In our opinion the following forex trading positions are justified - summary:
- EUR/USD: short (stop-loss order at 1.1512; initial downside target at 1.0572)
- GBP/USD: none
- USD/JPY: none
- USD/CAD: none
- USD/CHF: long (stop-loss order at 0.9633; initial downside target at 1.0239)
- AUD/USD: none
EUR/USD
Yesterday, we wrote the following:
(…) the pair not only broke under the lower border of the blue consolidation, but also slipped below the mid-Dec highs. Earlier today, the exchange rate rebounded slightly and climbed to the green horizontal support/resistance line, but then reversed and declined, which looks like a verification of earlier breakdown.

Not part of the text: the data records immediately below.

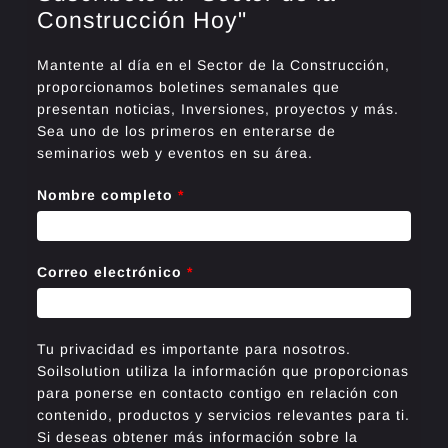
Construcción Hoy"
Mantente al día en el Sector de la Construcción,
proporcionamos boletines semanales que
presentan noticias, Inversiones, proyectos y más.
Sea uno de los primeros en enterarse de
seminarios web y eventos en su área.
Nombre completo
*
Correo electrónico
*
Tu privacidad es importante para nosotros.
Soilsolution utiliza la información que proporcionas
para ponerse en contacto contigo en relación con
contenido, productos y servicios relevantes para ti.
Si deseas obtener más información sobre la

Such price action doesn’t bode well for EUR/USD and suggests lower values in the coming day. How low could the pair go? In our opinion, the initial downside target would be around 1.0978, where the size of the move will correspond to the height of the blue consolidation.

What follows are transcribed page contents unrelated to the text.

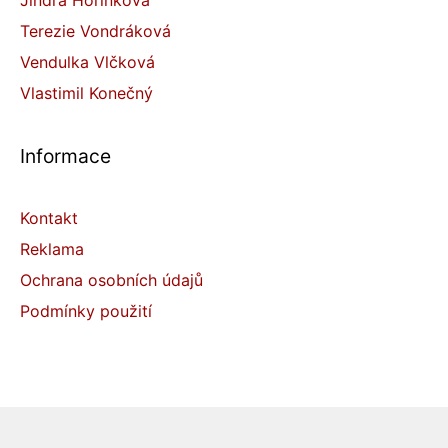
Terezie Vondráková
Vendulka Vlčková
Vlastimil Konečný
Informace
Kontakt
Reklama
Ochrana osobních údajů
Podmínky použití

Looking at the daily chart, we see that the situation developed in line with the above scenario and EUR/USD reached our first downside target earlier today. What’s next? Taking into account the fact that the weekly CCI and Stochastic Oscillator generated sell signals, we think that lower values of the exchange rate are ahead us. Therefore, if the pair extends losses from here, our next downside target from Forex Trading Alert posted last Tuesday will be in play:
(...) an acceleration of declines will be more likely and reliable after a breakdown under the navy blue support line. In this case, the pair will test the lower border of the green rising trend channel in the following days.
Very short-term outlook: bearish
Short-term outlook: bearish
MT outlook: mixed with bearish bias
LT outlook: mixed
Trading position (short-term; our opinion): Short positions (with a stop-loss order at 1.1512 and the initial downside target at 1.0572) are justified from the risk/reward perspective. We will keep you informed should anything change, or should we see a confirmation/invalidation of the above.
USD/JPY
Quoting our Monday’s alert:
(…) although USD/JPY moved little higher, the size of the move is too small to say that the declines are over. On top of that, the exchange rate is still trading under the orange resistance zone, which suggests that as long as there is no invalidation of the breakdown under this area, anther downswing is likely.

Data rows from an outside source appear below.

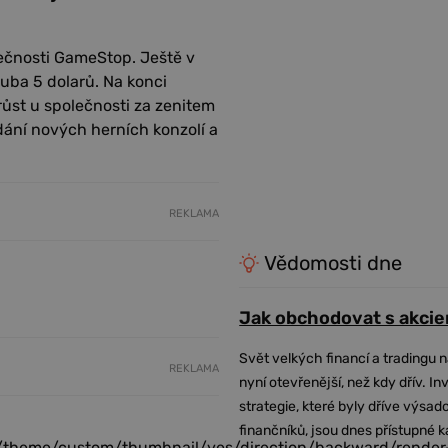
lečnosti GameStop. Ještě v
uba 5 dolarů. Na konci
árůst u společnosti za zenitem
ydání nových herních konzolí a
REKLAMA
Vědomosti dne
Jak obchodovat s akcie
Svět velkých financí a tradingu 
REKLAMA
nyní otevřenější, než kdy dřív. In
strategie, které byly dříve výsa
finančníků, jsou dnes přístupné 
/theme/custom/thumbnail/yes/direction/backward/render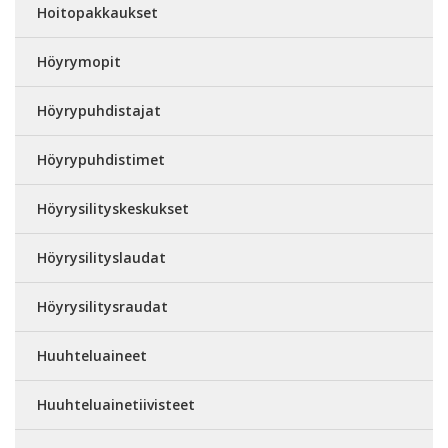
Hoitopakkaukset
Höyrymopit
Höyrypuhdistajat
Höyrypuhdistimet
Höyrysilityskeskukset
Höyrysilityslaudat
Höyrysilitysraudat
Huuhteluaineet
Huuhteluainetiivisteet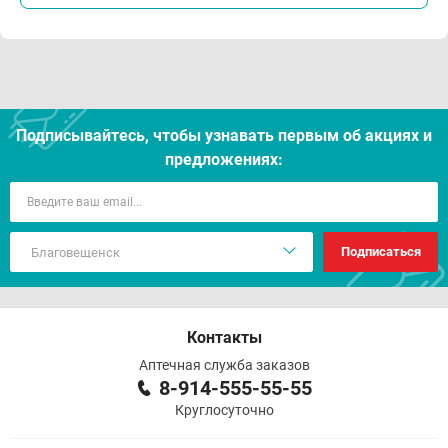
Подписывайтесь, чтобы узнавать первым об акцияx и
предложениях:
Подписаться
Контакты
Аптечная служба заказов
8-914-555-55-55
Круглосуточно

On the weekly chart, we see that currency ears pushed the pair lower as we had expected. What impact did this move have on the very short-term chart? Let’s check.
In our last commentary on this currency pair, we wrote the following:
(…) USD/JPY rebounded and climbed above 112 earlier today. Despite this move, the pair remains under the previously-broken lower border of the blue consolidation, which suggests that (…) lower values of the exchange rate are ahead us. Therefore, in our opinion, we’ll see a drop to (at least) 111.81, where the size of the move will correspond to the height of the consolidation.
From today’s point of view, we see that the situation developed in line with the above scenario and USD/JPY reached our first downside target. What’s next? Taking into account the fact that there are no buy signals, which could encourage currency bulls to act (although all our daily indicators are oversold), we think that another downswing is likely. Therefore, if the pair moves lower from here, the next downside target would be the Feb 11 low of 110.96.
Very short-term outlook: mixed with bearish bias
Short-term outlook: mixed with bearish bias
MT outlook: mixed
LT outlook: mixed
Trading position (short-term; our opinion): No positions are justified from the risk/reward perspective at the moment. We will keep you informed should anything change, or should we see a confirmation/invalidation of the above.
USD/CAD
Looking at the weekly chart, we see that although USD/CAD slipped under the upper border of the long-term rising trend channel earlier this week, currency bulls pushed the pair higher, invalidating earlier breakdown.
How did this positive event affect the very short-term picture? Let’s examine the daily chart and find out.
As you see on the daily chart, USD/CAD bounced off the green support zone and came back above the previously-broken 50% Fibonacci retracement, which means that what we wrote on Friday on this currency pair is up-to-date also today:
(…) Although this area encouraged currency bulls to act and the exchange rate rebounded yesterday, the pair is still trading under the previously-broken lower border of the purple triangle/rising wedge and the medium-term green line, which together serve as the nearest resistance. Therefore, in our opinion, higher values of USD/CAD will be more likely if the pair comes back above these lines. Finishing today’s commentary on this currency pair it is worth noting that the CCI and Stochastic Oscillator generated buy signal, which in combination with the medium-term picture (…) suggests that reversal is just around the corner.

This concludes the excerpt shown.